In einer Gastrede auf dem Grünen-Parteitag zog die Publizistin Carolin Emcke Parallelen zwischen der Judenverfolgung und der Kritik an Klimawissenschaftlern. CDU-Generalsekretär Paul Ziemiak spricht von einer "geschichtsvergessenen Entgleisung" – und steht dafür nun selbst in der Kritik.
CDU-Generalsekretär Ziemiak entrüstet über Emcke-Video auf Parteitag der GrünenQuelle: www.globallookpress.com © Jean MW via www.imago-images.de/www.imago-images.de

Eine Videobotschaft der Publizistin Carolin Emcke beim Grünen-Parteitag hat für Irritation bei CDU-Generalsekretär Paul Ziemiak gesorgt. Für seinen auf Twitter geäußerten Vorwurf, Emcke sei eine "geschichtsvergessene Entgleisung" unterlaufen, wurde Ziemiak aber ebenfalls von mehreren Seiten kritisiert.

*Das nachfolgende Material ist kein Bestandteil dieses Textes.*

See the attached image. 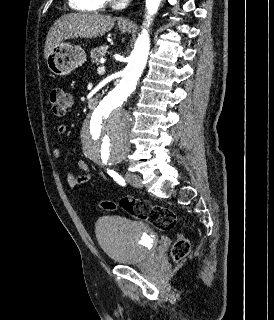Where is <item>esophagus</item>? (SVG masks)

Carolin Emcke, die unter anderem mit dem Friedenspreis des Deutschen Buchhandels ausgezeichnet wurde, wandte sich mit einer Videobotschaft an den Parteitag der Grünen. Darin sagte sie (Rechtschreibung wie von Phoenix transkribiert):

"Die radikale Wissenschaftsfeindlichkeit, die zynische Ausbeutung sozialer Unsicherheit, die populistische Mobilisierung und die Bereitschaft zu Ressentiment und Gewalt werden bleiben. Es wird sicher wieder von Elite gesprochen werden. Und vermutlich werden es dann nicht die Juden und Kosmopoliten, nicht die Feminist:innen und Virolog:innen sein, vor denen gewarnt wird, sondern die Klimaforscher:innen." 

Emcke zeigte bei dem kritisierten Zitat im Video Gänsefüßchen, etwa vor der Formulierung "Eliten" oder "Juden und Kosmopoliten".

Ziemiak schrieb dazu am Samstag auf Twitter: "Das ist eine unglaubliche + geschichtsvergessene Entgleisung auf dem Parteitag der Grünen." Er erwarte von Kanzlerkandidatin Annalena Baerbock dazu "absolute Klarheit". Beim Thema Antisemitismus dürfe es keinen Raum für Interpretation geben. 

Grünen-Bundesgeschäftsführer Michael Kellner reagierte wiederum auf Ziemiaks Kritik – ebenfalls auf Twitter. "Dass Paul Ziemiak Carolin Emcke und den Antisemitismus-Vorwurf für ein billiges Wahlkampfmanöver instrumentalisiert, ist daneben. Dafür ist der Kampf gegen Antisemitismus zu wichtig und zu ernst. Ich erwarte eine Entschuldigung an Carolin Emcke, die in ihrer Haltung glasklar ist." Grünen-Fraktionsvize Konstantin von Notz nannte Emcke "einen der integersten Menschen". "Ihre Stimme ist immer eine für die Achtung der Menschenwürde, gegen Rassismus und Antisemitismus!"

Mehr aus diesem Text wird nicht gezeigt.